The impact of the thermostats on the non-equilibrium computer simulations of the interfacial thermal conductance

Non-equilibrium molecular dynamics simulations have expanded our ability to investigate interfacial thermal transport and quantify the interfacial thermal conductance (ITC) across solid and fluid interfaces. NEMD studies have highlighted the importance of interfacial degrees of freedom and the need to include effects beyond traditional theoretical methods that rely on bulk properties. NEMD simulations often use explicit hot and cold thermostats to set up thermal gradients. We analyse here the impact of the thermostat on the calculated ITC of the gold-water interface. We employ a polarisable model for gold based on Drude oscillators.

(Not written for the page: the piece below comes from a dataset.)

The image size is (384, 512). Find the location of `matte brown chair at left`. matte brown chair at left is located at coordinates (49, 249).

We show that the 'local' Langevin thermostat modifies the vibrational density of states of the polarisable solid, resulting in ITCs that depend very strongly on the damping constant of the thermostat. We report an increase of the ITC of up to 40% for short damping times. Damping times longer than the characteristic heat flux relaxation time of the solid lead to converging ITCs. In contrast, the ITCs obtained with global canonical velocity rescale thermostats are independent of the damping time but lead to a break of equipartition for Drude particles. Setting individual thermostats for the core and shell sites in the Drude particle solves this problem.